Les faits dans le monde

–  Quelques pays abandonnent l’énergie nucléaire mais ce n’est pas le cas actuellement des pays qui en ont l’expertise.

–  L’énergie nucléaire fournit cinq pour cent de l’énergie totale. Une augmentation importante de ce pourcentage n’est pas envisagée avant le possible développement des surgénérateurs vers 2050.

–  Les énergies éolienne et solaire sont en plein essor et leur potentiel élevé dans la plupart des pays.

–  De récentes études (notamment de l’AIE) montrent qu’il est possible au milieu du siècle de satisfaire la demande d’énergie avec 80% de Renouvelables.

Les faits en France

–  58 réacteurs fournissent près de 450 Twh/an (30% de l’énergie totale), 50 Twh sont exportés.

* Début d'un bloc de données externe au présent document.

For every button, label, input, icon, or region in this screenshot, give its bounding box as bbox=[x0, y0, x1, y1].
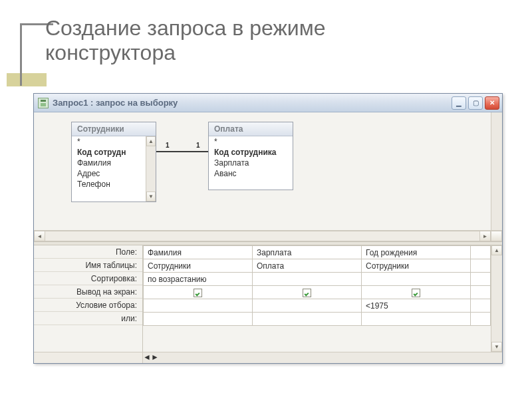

–  L’importance du risque nucléaire est très controversée mais il y a un certain consensus pour estimer entre 20 et 30 ans la durée d’une sortie éventuelle du nucléaire.

–  On envisage généralement une stabilité de l’utilisation globale d’énergie mais une augmentation d’environ un pour cent par an de la part de l’électricité.

–  Le potentiel de l’énergie éolienne est élevé mais son développement plus lent que dans les pays voisins, le coût du solaire est élevé. Les énergies marines sont prometteuses mais peu étudiées.

Evaluation du coût de 2 alternatives envisagées

1) Réduction de 450 à 300 Twh/an de l’énergie nucléaire d’ici 2025

La part du nucléaire baisse ainsi de 30 à 20% de l’énergie totale ; ce pourcentage reste plus élevé que dans tout autre pays.

Le surcoût lié au remplacement de 150 Twh de nucléaire à 4 cents/Kwh peut s’estimer en fonction d’une  répartition vraisemblable, telle que :

–   30 Twh de turbines à gaz, pour un surcoût voisin de 1 milliard d’euros, prix du gaz importé.

–   60 Twh d’éolien terrestre pour un surcoût de 4 cents/Kwh proche de 2,5 milliards (la densité d’éoliennes reste alors inférieure à celle de l’Allemagne ou de l’Espagne).

–   30 Twh d’autres énergies renouvelables (éolien offshore, usines marémotrices, solaire, biomasse, géothermie) pour un surcoût moyen de 10 cents/Kwh soit 3 milliards.

–   1 milliards d’euros pour le stockage d’énergies intermittentes (en doublant la capacité actuelle de stations de pompage).

Et il semble possible de réduire de 30 Twh l’exportation actuelle d’énergie nucléaire soit une perte de recettes supérieure de 1 milliard au coût de production.

Ce surcoût total de 8,5 milliards/an en 2025 peut être réduit par un effort supplémentaire d’économies d’énergie mais augmenté par un surcoût de lignes électriques. Une évaluation globale d’une dizaine de milliards parait donc raisonnable. Elle représente 0,5% du PNB de 2025.

Le montant cumulé de ce surcoût progressif de 2013 à 2025 est de 60 milliards. L’impact sur le coût de l’électricité atteint progressivement 10 milliards/600 Twh, soit 1,6 cents/Kwh, une augmentation en 12 ans de 0,13 cents/an (1% par an de la facture d’électricité des ménages).

Cette option peut augmenter de quelques pour cent l’effet de serre causé par la France et réduit de 10% les déchets nucléaires du parc actuel. Elle peut créer quelques dizaines de milliers d’emplois mais peut pénaliser de quelques milliards par an la balance commerciale.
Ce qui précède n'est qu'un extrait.